O líder afro ensinou: “Quando falamos de ancestralidade, estamos falando de vida eterna, que não tem nada a ver com salvação e condenação. Tem a ver com reconhecimento. Eu sou resultado de quem já veio antes de mim. Por isso que o mais velho é muito cuidado e respeitado. Se a tradição africana fosse a predominante hoje no Brasil, não teríamos idosos desrespeitados, abandonados. Não teríamos crianças abandonadas, porque o conceito africano é esse: que a criança é responsabilidade coletiva, e o mais velho é um bem coletivo no sentido de ser o futuro ancestral. Quanto mais velho, mais ele se aproxima da ancestralidade. Então, o mais velho de hoje é o mais próximo da ancestralidade”.

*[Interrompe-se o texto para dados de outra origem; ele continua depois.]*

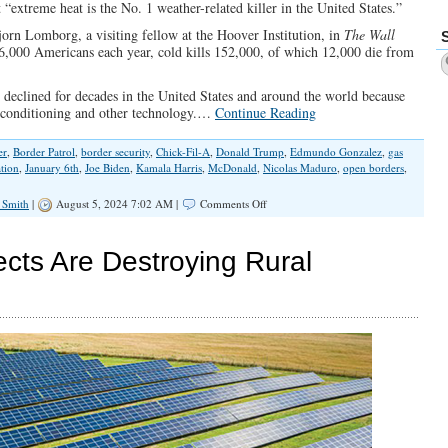
 “extreme heat is the No. 1 weather-related killer in the United States.”
orn Lomborg, a visiting fellow at the Hoover Institution, in
The Wall
 6,000 Americans each year, cold kills 152,000, of which 12,000 die from
 declined for decades in the United States and around the world because
r conditioning and other technology.…
Continue Reading
er
,
Border Patrol
,
border security
,
Chick-Fil-A
,
Donald Trump
,
Edmundo Gonzalez
,
gas
ation
,
January 6th
,
Joe Biden
,
Kamala Harris
,
McDonald
,
Nicolas Maduro
,
open borders
,
on
 Smith
|
August 5, 2024 7:02 AM |
Comments Off
Numbers
Don’t
Lie,
ects Are Destroying Rural
Except
When
Democrats
Report
Them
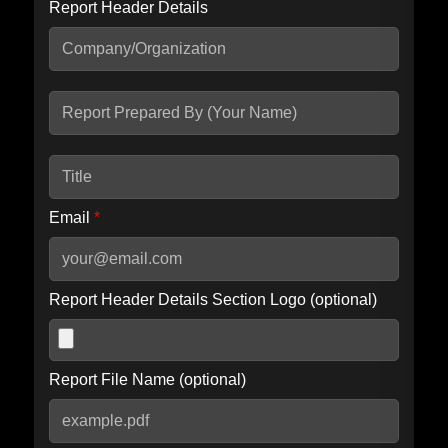
Report Header Details
Include Advanced DKIM search
Include IP Host location information
Including advanced options may increase scan time by 30-60
seconds.
Email
*
Report Header Details Section Logo (optional)
Report File Name (optional)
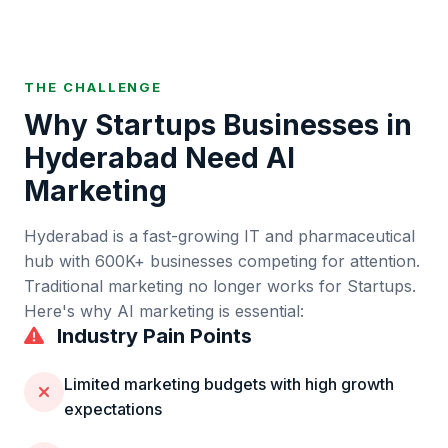
THE CHALLENGE
Why
Startups
Businesses in
Hyderabad
Need AI
Marketing
Hyderabad
is
a fast-growing IT and pharmaceutical
hub
with
600K+
businesses competing for attention.
Traditional marketing no longer works for
Startups
.
Here's why AI marketing is essential:
Industry Pain Points
Limited marketing budgets with high growth
expectations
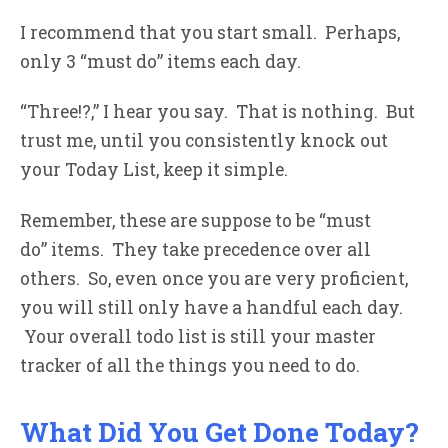
I recommend that you start small. Perhaps,
only 3 “must do” items each day.
“Three!?,” I hear you say. That is nothing. But
trust me, until you consistently knock out
your Today List, keep it simple.
Remember, these are suppose to be “must
do” items. They take precedence over all
others. So, even once you are very proficient,
you will still only have a handful each day.
Your overall todo list is still your master
tracker of all the things you need to do.
What Did You Get Done Today?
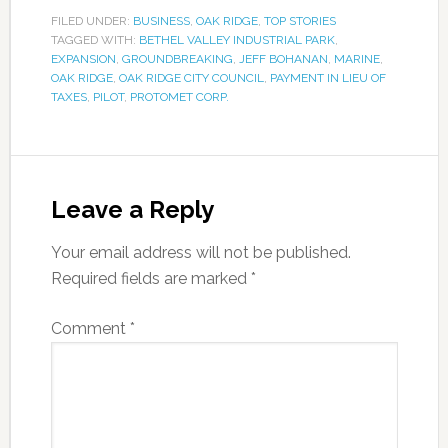
FILED UNDER:
BUSINESS
,
OAK RIDGE
,
TOP STORIES
TAGGED WITH:
BETHEL VALLEY INDUSTRIAL PARK
,
EXPANSION
,
GROUNDBREAKING
,
JEFF BOHANAN
,
MARINE
,
OAK RIDGE
,
OAK RIDGE CITY COUNCIL
,
PAYMENT IN LIEU OF
TAXES
,
PILOT
,
PROTOMET CORP.
Leave a Reply
Your email address will not be published.
Required fields are marked
*
Comment
*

Em 2021, Ngunzetala foi vítima da intolerância da PM de Goiás, quando da caçada a Lázaro Barbosa, suspeito de matar uma família do DF. À época, a PMGO invadiu espaços sagrados e fotos desses locais foram divulgadas pelas autoridades como se fossem da casa de familiares do assassino. “Fizeram uma inquisição religiosa”, denunciou o líder afro, acrescentando que houve uma tentativa, por parte das forças policiais, de associar a religião ao crime e algo satânico.
Líder social, escritor, comunicador e produtor cultural, Tata Ngunzetala é graduado em Teologia pela Fateb (1994) e em Pedagogia pela UnB (2002). Ele atua na liderança dos Povos Tradicionais de Matriz Africana e preza pelo legado dos ensinamentos do candomblé. Sua contribuição comunitária é reconhecida pelo comprometimento com a preservação da cultura africana e das tradições dos povos originários.
Escalada da intolerância
É alarmante a escalada da intolerância religiosa no Brasil nos últimos cinco anos. O número de denúncias ao Disque 100 aumentou140,3%, saltando de 615 em 2018 para 1.418 em 2023. Os dados são do Ministério dos Direitos Humanos e da Cidadania.

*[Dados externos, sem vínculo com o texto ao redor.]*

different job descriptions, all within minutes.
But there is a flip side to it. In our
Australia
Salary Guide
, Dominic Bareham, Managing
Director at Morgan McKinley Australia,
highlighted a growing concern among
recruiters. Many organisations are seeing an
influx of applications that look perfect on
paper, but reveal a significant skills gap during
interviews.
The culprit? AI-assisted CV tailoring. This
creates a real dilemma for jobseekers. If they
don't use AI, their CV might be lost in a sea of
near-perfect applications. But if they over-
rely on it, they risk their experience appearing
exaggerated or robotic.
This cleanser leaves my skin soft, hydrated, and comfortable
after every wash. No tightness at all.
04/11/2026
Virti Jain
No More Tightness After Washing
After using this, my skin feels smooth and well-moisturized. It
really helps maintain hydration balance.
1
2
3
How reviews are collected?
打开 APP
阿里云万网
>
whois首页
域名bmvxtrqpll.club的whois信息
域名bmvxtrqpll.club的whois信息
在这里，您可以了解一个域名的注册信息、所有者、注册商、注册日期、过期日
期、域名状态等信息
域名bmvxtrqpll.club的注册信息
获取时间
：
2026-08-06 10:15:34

De acordo o IBGE, as religiões de matriz africana, como a umbanda e o candomblé, estão entre as cinco mais seguidas no Brasil. São mais de um milhão de adeptos no País, enquanto os católicos praticantes representam a maioria (123 milhões), seguidos pelos evangélicos, com 113 milhões.
A punição para quem pratica crimes de intolerância religiosa foi fortalecida em janeiro de 2023. Se condenado, o réu pode cumprir até cinco anos de prisão, além de multa. A lei 14.532, que versa sobre o tema, equipara injúria racial ao racismo e protege a liberdade religiosa, tornando o crime imprescritível e inafiançável.